Pharma Data Utilization
Categories
A number of important data utilization categories must be considered across this lifecycle when establishing a data governance model.
- Contemporaneous Decision Support—offering data access to stakeholders just-in-time for any/every experiment/process result. These interfaces support both experimentation-specific decisions (i.e., the results of an experiment in discovery—is this material the appropriate identity and composition to subject to a bioassay?); and release decisions (i.e., for a collection of test results from different experiments, is the material appropriate for a downstream process operation?)

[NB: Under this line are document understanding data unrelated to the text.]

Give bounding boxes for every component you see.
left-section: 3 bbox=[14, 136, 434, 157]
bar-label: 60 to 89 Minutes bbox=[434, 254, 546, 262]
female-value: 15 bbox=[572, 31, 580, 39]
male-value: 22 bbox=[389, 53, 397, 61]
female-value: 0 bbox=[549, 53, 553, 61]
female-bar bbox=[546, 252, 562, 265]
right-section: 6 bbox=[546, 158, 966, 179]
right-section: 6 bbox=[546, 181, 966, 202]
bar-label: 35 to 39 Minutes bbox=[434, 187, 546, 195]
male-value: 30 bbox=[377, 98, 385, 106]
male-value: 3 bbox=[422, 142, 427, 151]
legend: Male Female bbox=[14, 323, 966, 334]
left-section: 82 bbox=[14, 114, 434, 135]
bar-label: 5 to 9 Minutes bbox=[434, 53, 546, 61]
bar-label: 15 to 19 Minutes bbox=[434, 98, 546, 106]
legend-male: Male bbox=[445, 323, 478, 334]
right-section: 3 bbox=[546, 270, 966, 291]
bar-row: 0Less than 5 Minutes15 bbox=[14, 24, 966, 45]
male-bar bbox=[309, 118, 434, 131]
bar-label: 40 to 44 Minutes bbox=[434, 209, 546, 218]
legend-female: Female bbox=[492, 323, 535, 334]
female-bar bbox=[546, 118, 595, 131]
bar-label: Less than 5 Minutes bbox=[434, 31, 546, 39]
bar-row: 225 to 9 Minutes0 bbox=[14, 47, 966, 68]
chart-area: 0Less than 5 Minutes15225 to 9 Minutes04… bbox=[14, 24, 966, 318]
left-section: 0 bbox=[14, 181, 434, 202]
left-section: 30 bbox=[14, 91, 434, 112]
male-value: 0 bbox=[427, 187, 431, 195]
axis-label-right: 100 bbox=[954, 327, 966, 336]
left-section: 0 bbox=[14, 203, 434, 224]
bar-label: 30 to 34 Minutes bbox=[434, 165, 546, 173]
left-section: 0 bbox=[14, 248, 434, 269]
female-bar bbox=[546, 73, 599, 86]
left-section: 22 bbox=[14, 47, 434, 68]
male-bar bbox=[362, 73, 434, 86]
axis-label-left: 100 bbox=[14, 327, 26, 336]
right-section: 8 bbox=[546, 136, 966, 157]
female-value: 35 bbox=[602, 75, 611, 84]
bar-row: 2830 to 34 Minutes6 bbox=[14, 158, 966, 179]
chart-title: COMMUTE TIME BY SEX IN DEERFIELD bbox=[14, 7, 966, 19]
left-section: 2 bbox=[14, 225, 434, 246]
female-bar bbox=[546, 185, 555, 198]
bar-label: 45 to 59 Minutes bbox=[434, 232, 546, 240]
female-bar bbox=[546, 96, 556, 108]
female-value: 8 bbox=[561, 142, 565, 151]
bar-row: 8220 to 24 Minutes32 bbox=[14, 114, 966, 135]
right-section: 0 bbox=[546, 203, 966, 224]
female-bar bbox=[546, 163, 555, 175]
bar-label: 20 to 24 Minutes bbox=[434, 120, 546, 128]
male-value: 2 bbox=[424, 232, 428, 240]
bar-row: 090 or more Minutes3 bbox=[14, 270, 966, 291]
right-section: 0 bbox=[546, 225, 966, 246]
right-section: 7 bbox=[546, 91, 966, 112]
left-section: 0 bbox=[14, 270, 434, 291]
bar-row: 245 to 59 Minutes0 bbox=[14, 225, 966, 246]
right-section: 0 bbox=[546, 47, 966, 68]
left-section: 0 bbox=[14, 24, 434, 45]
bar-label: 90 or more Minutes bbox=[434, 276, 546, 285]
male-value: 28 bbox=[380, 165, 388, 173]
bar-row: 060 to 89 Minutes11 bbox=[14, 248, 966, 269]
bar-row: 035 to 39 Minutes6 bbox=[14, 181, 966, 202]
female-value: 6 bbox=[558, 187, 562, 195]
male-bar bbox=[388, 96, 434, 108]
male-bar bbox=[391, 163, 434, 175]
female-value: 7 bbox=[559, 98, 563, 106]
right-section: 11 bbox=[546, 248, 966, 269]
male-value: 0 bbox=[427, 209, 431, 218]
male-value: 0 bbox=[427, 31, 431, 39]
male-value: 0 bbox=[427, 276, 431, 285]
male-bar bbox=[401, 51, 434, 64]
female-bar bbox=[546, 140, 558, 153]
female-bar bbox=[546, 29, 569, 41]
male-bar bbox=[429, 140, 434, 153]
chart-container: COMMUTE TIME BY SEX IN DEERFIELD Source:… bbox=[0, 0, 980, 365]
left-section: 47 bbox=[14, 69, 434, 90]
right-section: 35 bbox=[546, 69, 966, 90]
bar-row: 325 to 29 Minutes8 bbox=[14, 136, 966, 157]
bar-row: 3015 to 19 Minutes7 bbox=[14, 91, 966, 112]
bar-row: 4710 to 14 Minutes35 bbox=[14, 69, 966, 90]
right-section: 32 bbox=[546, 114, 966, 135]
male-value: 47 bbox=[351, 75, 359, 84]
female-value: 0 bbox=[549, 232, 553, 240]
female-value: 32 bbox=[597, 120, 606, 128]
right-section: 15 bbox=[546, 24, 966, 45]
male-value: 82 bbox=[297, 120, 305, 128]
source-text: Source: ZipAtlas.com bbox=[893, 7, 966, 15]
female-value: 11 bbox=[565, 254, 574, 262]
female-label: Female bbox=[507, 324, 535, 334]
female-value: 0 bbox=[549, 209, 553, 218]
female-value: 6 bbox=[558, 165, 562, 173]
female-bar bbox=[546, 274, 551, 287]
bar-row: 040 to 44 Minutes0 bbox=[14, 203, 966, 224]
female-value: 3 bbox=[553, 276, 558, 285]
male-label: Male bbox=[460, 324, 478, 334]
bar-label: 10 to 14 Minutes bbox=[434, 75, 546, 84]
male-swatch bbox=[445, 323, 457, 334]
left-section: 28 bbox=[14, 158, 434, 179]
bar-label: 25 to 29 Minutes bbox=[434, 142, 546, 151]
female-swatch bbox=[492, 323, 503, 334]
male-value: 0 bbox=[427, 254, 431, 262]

- Comparative Analysis—reference-type comparisons: being able to compare data from a variety of experiments, samples, and other variables is essential to glean various insights (longitudinal and serial trends, standard-to-sample differences, etc.)
Attributes
Implementation of systems based on these use cases require the following attributes to be carefully considered:
- Lowering Data Access Utilization Barriers—in addition to the types of decision support use cases identified above, establishing data governance which minimizes access barriers, while maintaining data security is essential to overall success.Stakeholders must consider:
- The distribution of data sources (data entry/capture systems, data generating instruments and equipment); just-in-time, network-based access to stream data from the source to accessible repositories
- The degree to which data sets are tagged to enable facile queries (scientifically relevant tags including chemical structure query, spectral feature-type queries)

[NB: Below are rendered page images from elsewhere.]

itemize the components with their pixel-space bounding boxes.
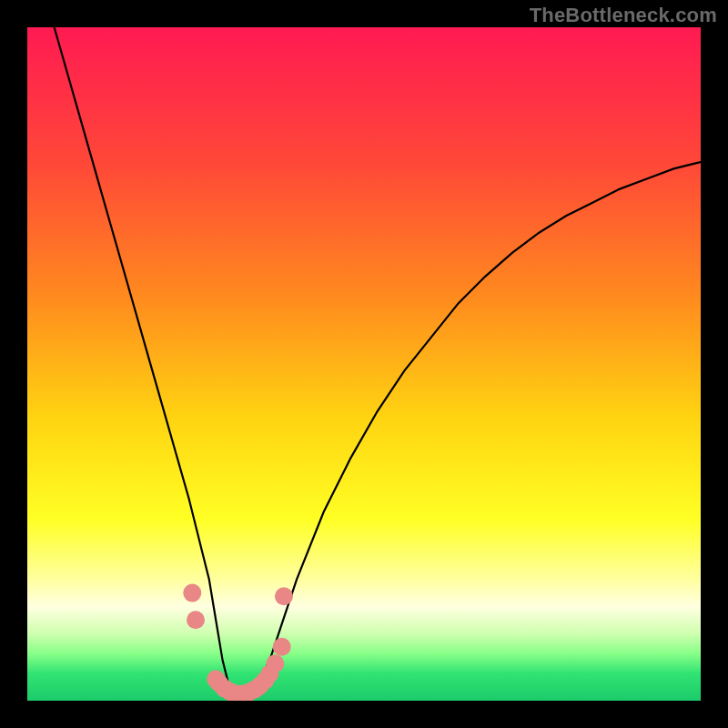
curve-marker: [273, 638, 291, 656]
outer-frame: TheBottleneck.com: [0, 0, 728, 728]
watermark-text: TheBottleneck.com: [530, 4, 717, 27]
curve-marker: [266, 654, 284, 672]
curve-marker: [187, 611, 205, 629]
bottleneck-chart: [27, 27, 701, 701]
gradient-background: [27, 27, 701, 701]
curve-marker: [183, 584, 201, 602]
curve-marker: [275, 587, 293, 605]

- Support for Format and Technique Agnostic Tools—based on the volume and variety of data formats from the collection of data-producing sources, data governance must include subsystems which serve as conversion and normalization microservices. This allows for data consumers to rely on access to datasets without having to depend on format and technique specific access and presentation interfaces.

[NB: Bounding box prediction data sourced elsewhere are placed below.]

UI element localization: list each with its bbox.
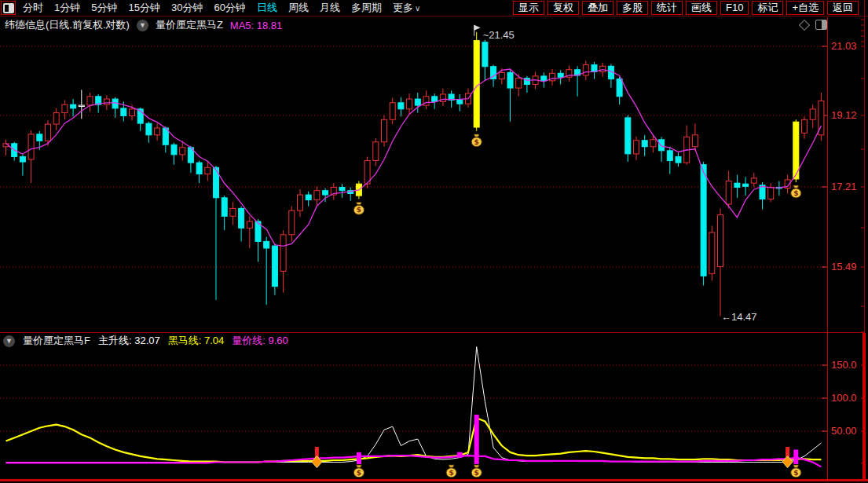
candle-body — [692, 135, 698, 147]
candle-body — [247, 221, 252, 228]
candle-body — [743, 184, 749, 186]
indicator-line-主升线 — [6, 347, 822, 463]
main-indicator-name: 量价厘定黑马Z — [156, 18, 223, 32]
period-item-日线[interactable]: 日线 — [257, 1, 277, 15]
magenta-signal-bar — [793, 450, 798, 464]
candle-body — [306, 195, 311, 199]
collapse-chevron-icon[interactable]: ▼ — [3, 335, 15, 347]
chart-canvas[interactable]: $$$~21.45←14.47$$$$ — [0, 0, 868, 483]
magenta-signal-bar — [357, 452, 361, 464]
price-axis-label: 21.03 — [831, 40, 857, 52]
period-item-月线[interactable]: 月线 — [320, 1, 340, 15]
toolbar-button-返回[interactable]: 返回 — [827, 1, 859, 15]
candle-body — [726, 181, 731, 204]
toolbar-button-叠加[interactable]: 叠加 — [582, 1, 613, 15]
money-bag-icon: $ — [446, 465, 456, 478]
money-bag-icon: $ — [791, 465, 801, 478]
toolbar-button-画线[interactable]: 画线 — [686, 1, 717, 15]
value-axis-label: 50.00 — [831, 425, 857, 437]
candle-body — [642, 141, 647, 147]
candle-body — [146, 123, 152, 135]
window-panel-button[interactable] — [1, 1, 16, 15]
candle-body — [398, 103, 404, 109]
legend-liangjia: 量价线: 9.60 — [232, 334, 288, 348]
candle-body — [46, 124, 51, 141]
sub-chart-header: ▼ 量价厘定黑马F 主升线: 32.07 黑马线: 7.04 量价线: 9.60 — [3, 334, 288, 348]
toolbar-button-多股[interactable]: 多股 — [617, 1, 648, 15]
period-item-60分钟[interactable]: 60分钟 — [214, 1, 245, 15]
candle-body — [516, 79, 522, 88]
candle-body — [415, 99, 420, 105]
high-annotation: ~21.45 — [483, 29, 515, 41]
candle-body — [390, 103, 395, 120]
candle-body — [751, 178, 756, 183]
ma5-value: MA5: 18.81 — [230, 20, 283, 31]
candle-body — [79, 105, 84, 106]
candle-body — [87, 97, 93, 105]
candle-body — [155, 128, 160, 135]
candle-body — [600, 66, 606, 71]
period-item-5分钟[interactable]: 5分钟 — [91, 1, 117, 15]
candle-body — [583, 64, 588, 75]
chart-corner-tools — [800, 20, 827, 30]
candle-body — [37, 134, 42, 141]
period-item-更多[interactable]: 更多∨ — [393, 1, 420, 15]
candle-body — [205, 167, 211, 174]
candle-body — [482, 42, 488, 67]
candle-body — [382, 119, 387, 141]
candle-body — [272, 246, 277, 287]
candle-body — [222, 198, 227, 216]
toolbar-button-标记[interactable]: 标记 — [752, 1, 783, 15]
candle-body — [104, 99, 109, 104]
toolbar-button-复权[interactable]: 复权 — [548, 1, 579, 15]
toolbar-button-统计[interactable]: 统计 — [651, 1, 683, 15]
candle-body — [617, 79, 622, 97]
split-panel-icon — [3, 3, 14, 13]
toolbar-button-F10[interactable]: F10 — [720, 1, 749, 15]
price-axis-label: 15.49 — [831, 261, 857, 273]
svg-text:$: $ — [474, 469, 479, 477]
period-item-周线[interactable]: 周线 — [288, 1, 309, 15]
split-view-icon[interactable] — [815, 20, 827, 30]
candle-body — [314, 191, 320, 200]
period-item-15分钟[interactable]: 15分钟 — [128, 1, 159, 15]
period-item-1分钟[interactable]: 1分钟 — [54, 1, 80, 15]
candle-body — [339, 187, 345, 190]
candle-body — [457, 100, 463, 104]
svg-text:$: $ — [793, 469, 798, 477]
period-item-30分钟[interactable]: 30分钟 — [171, 1, 203, 15]
price-axis-label: 17.21 — [831, 181, 857, 192]
trading-app-window: $$$~21.45←14.47$$$$ 21.0319.1217.2115.49… — [0, 0, 868, 483]
diamond-mark-icon[interactable] — [799, 19, 810, 30]
magenta-signal-square — [457, 452, 463, 458]
candle-body — [280, 235, 286, 272]
svg-text:$: $ — [449, 469, 453, 477]
candle-body — [802, 119, 808, 133]
candle-body — [701, 165, 706, 276]
chevron-down-icon: ∨ — [415, 4, 420, 13]
candle-body — [734, 183, 740, 187]
magenta-signal-bar — [474, 415, 479, 464]
sub-indicator-name: 量价厘定黑马F — [23, 334, 90, 348]
svg-text:$: $ — [474, 138, 479, 146]
candle-body — [171, 145, 177, 155]
candle-body — [709, 232, 715, 273]
toolbar-button-显示[interactable]: 显示 — [513, 1, 544, 15]
candle-body — [373, 142, 379, 161]
candle-body — [474, 41, 479, 127]
candle-body — [407, 99, 412, 109]
money-bag-icon: $ — [353, 202, 364, 214]
period-item-分时[interactable]: 分时 — [23, 1, 43, 15]
candle-body — [62, 104, 68, 112]
svg-text:$: $ — [357, 206, 361, 214]
value-axis-label: 150.0 — [831, 359, 857, 371]
candle-body — [768, 187, 774, 199]
toolbar-button-+自选[interactable]: +自选 — [786, 1, 824, 15]
collapse-chevron-icon[interactable]: ▼ — [137, 20, 148, 31]
candle-body — [499, 72, 504, 79]
period-item-多周期[interactable]: 多周期 — [351, 1, 382, 15]
candle-body — [659, 140, 665, 151]
main-chart-header: 纬德信息(日线.前复权.对数) ▼ 量价厘定黑马Z MA5: 18.81 — [5, 18, 282, 32]
candle-body — [264, 241, 269, 248]
money-bag-icon: $ — [353, 465, 364, 478]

- Access Points and Consumer Demographics Accounting—when implementing such access points, stakeholders should carefully consider how data consumers will interact with data, upon execution of queries.
Relevant priorities should include:
- The type of software interface (browser or federated user interfaces); the structure and types of queries (SQL and RestAPI-based, form-based, text/natural language based)
- How results are displayed/presented
- Decisions made with such query output
Predictive Models Based on Machine Learning
Finally, the most recent addition to most data governance strategies is the consideration for systems to produce query outputs that serve as training sets for predictive models. As data is produced by an enterprise-wide collection of data sources, and each dataset is given context (re: sample, experiment, and acquisition method), firms can utilize the systems above to produce such training sets. This can be accomplished by including RestAPI-based access to data utilization systems and include a JSON-based conversion utility. This allows facile incorporation into various ML systems—both on the cloud and on-premises systems.
Conclusion
Stakeholders are challenged to implement strategies to support effective data usage across the pharmaceutical lifecycle. While this challenge can appear daunting, designing a data governance model using the considerations described above can lead to the discovery of better medicines, more efficient matriculation of R&D project timelines, and ultimately implementation of predictive models for the next generation of vital, life-saving therapies. Industry stakeholders should also consider practical access, format, and presentation requirements when developing such data governance with particular emphasis on data conversion, normalization, and presentation microservices implementation.